De Sessa v. City of White Plains

30 Misc. 2d 817, 219 N.Y.S.2d 190, 1961 N.Y. Misc. LEXIS 2553
CourtNew York Supreme Court
DecidedJuly 26, 1961
StatusPublished
Cited by9 cases

This text of 30 Misc. 2d 817 (De Sessa v. City of White Plains) is published on Counsel Stack Legal Research, covering New York Supreme Court primary law. Counsel Stack provides free access to over 12 million legal documents including statutes, case law, regulations, and constitutions.

Bluebook
De Sessa v. City of White Plains, 30 Misc. 2d 817, 219 N.Y.S.2d 190, 1961 N.Y. Misc. LEXIS 2553 (N.Y. Super. Ct. 1961).

Opinion

James D. Hopkins, J.

The plaintiff was walking on March 18,1959, along the sidewalk on Main Street in the City of White Plains. The defendant Cannaughtan was the driver of a trailer truck owned by the defendant McFadden Express Co. Cannaughtan was backing the trailer truck into a parked position at the curb so as to unload a shipment of shoes and make delivery to a store operated by the defendant Thom McAn, Inc. An employee of that store had been assigned by the manager to assist Cannaughtan by guiding him in parking the vehicle. The defendants Wolff owned a store next to Thom McAn, and a drain covered by a metal grate ran across the sidewalk, discharging water collected from the roof of the Wolff store. The curb and sidewalk at the point of the drain were broken and in part missing; the metal grate was loose. The left rear wheel of the trailer struck and mounted the end of the grate at the curb, catapulting the other end of the grate at the store line into the air; the plaintiff, walking on the sidewalk near the Wolff store, was hit by the grate and thrown off his feet, sustaining injuries for which he seeks damages in this action.

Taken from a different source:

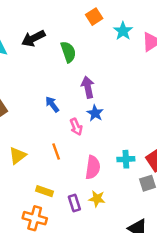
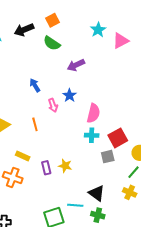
orange square: (94, 17) -> (53, 20), moved
green semicircle: (68, 52) -> (52, 43), turned 138
purple arrow: (88, 87) -> (76, 65), moved, turned -108
pink semicircle: (93, 167) -> (93, 113), moved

Prior to the trial the action was discontinued as to the defendant G-aynor, since she had no interest in any store served by the drain. The ease was tried by the court without a jury under a stipulation of the parties. At the trial, by consent of the plaintiff, the complaint was dismissed as to the defendant City of White Plains. In the pleadings of certain of the defendants cross complaints are alleged against certain other codefendants. The court reserved decision at the end of the trial on the motions for judgment made on behalf of all the parties.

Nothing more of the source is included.